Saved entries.
__________

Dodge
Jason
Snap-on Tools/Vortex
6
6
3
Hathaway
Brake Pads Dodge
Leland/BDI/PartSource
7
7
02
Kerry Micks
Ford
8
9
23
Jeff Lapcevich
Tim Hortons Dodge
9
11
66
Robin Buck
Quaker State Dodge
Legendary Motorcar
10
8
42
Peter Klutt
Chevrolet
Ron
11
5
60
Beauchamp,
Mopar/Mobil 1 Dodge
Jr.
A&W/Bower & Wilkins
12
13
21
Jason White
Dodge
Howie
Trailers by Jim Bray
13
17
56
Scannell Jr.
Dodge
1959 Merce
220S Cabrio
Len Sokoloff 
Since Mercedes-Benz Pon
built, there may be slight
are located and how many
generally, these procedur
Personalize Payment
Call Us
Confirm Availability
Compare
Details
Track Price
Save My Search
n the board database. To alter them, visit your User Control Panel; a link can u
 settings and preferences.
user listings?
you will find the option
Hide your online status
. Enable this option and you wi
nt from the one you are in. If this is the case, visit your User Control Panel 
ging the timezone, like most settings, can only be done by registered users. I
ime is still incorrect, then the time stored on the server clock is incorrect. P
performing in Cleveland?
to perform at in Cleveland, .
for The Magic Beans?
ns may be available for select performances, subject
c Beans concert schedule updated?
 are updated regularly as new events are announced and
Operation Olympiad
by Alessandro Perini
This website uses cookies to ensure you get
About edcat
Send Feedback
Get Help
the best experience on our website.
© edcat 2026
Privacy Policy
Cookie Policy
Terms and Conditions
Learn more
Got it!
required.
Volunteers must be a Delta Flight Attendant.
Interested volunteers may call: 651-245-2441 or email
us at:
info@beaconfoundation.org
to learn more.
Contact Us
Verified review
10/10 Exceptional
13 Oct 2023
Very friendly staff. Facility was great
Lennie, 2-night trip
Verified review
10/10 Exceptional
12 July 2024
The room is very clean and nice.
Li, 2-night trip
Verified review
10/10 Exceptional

__________

ABOUT THIS TASK. Copy exactly the lines that run from the first line of the data to the line containing "are located and how many", please, with both ends included and nothing else.

FINAL ANSWER.
Dodge
Jason
Snap-on Tools/Vortex
6
6
3
Hathaway
Brake Pads Dodge
Leland/BDI/PartSource
7
7
02
Kerry Micks
Ford
8
9
23
Jeff Lapcevich
Tim Hortons Dodge
9
11
66
Robin Buck
Quaker State Dodge
Legendary Motorcar
10
8
42
Peter Klutt
Chevrolet
Ron
11
5
60
Beauchamp,
Mopar/Mobil 1 Dodge
Jr.
A&W/Bower & Wilkins
12
13
21
Jason White
Dodge
Howie
Trailers by Jim Bray
13
17
56
Scannell Jr.
Dodge
1959 Merce
220S Cabrio
Len Sokoloff 
Since Mercedes-Benz Pon
built, there may be slight
are located and how many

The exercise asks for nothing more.